As you inhale, air enters your lungs to help deliver oxygen from the air into your blood, according to the National Institutes of Health (NIH). From there, the oxygen reaches cells and is used by the mitochondria within them to produce energy. A by-product of that energy creation is carbon dioxide. So with each exhale, carbon dioxide transfers from the blood to the lungs, and this gas waste is eliminated from the body.

In a perfect world, each inhale you take results in an expansion around the entire torso. Your diaphragm should move. Your ribs should move. Your upper back should be able to expand when you’re under peak ventilation (a.k.a. when you’ve taken a full inhale).

When maintaining an ideal posture, breathing works very efficiently. But many of us—whether we’re crouched over our keyboards or our handlebars, or we simply lack the mobility to have flexible spines and ribs—aren’t exactly acing the biomechanics to support the highest level of gas exchange.

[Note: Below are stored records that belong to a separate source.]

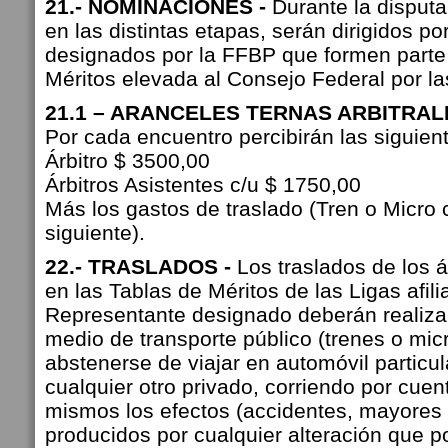
21.- NOMINACIONES -
Durante la disputa
en las distintas etapas, serán dirigidos por
designados por la FFBP que formen parte 
Méritos elevada al Consejo Federal por las
21.1 – ARANCELES TERNAS ARBITRAL
Por cada encuentro percibirán las siguie
Árbitro $ 3500,00
Árbitros Asistentes c/u $ 1750,00
Más los gastos de traslado (Tren o Micro
siguiente).
22.- TRASLADOS -
Los traslados de los ár
en las Tablas de Méritos de las Ligas afili
Representante designado deberán realiz
medio de transporte público (trenes o mic
abstenerse de viajar en automóvil particula
cualquier otro privado, corriendo por cuen
mismos los efectos (accidentes, mayores c
producidos por cualquier alteración que p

“Most athletes adopt positions where their mechanics that enhance and maintain respiration end up being a little bit compromised,” Kelly says.

While slouching over in the shape of a “C” is aerodynamic, when you try to take a big breath, you’re likely going to feel a limitation in your ability to maximize each inhale and exhale. That’s because not only are your lungs compressed, but your diaphragm (the major muscle involved in respiration) is also not able to put in full reps.

A more optimal breathing position: Your head in line with your pelvis and ribs—the exact opposite of the most common biking posture, especially for those who might be a little stiff or shy in upper body strength. Stiffness or slouching can limit the total “circumferential excursion” of the torso, Kelly says. In other words, it can limit how much air you take in, because you fully expand and contract the diaphragm.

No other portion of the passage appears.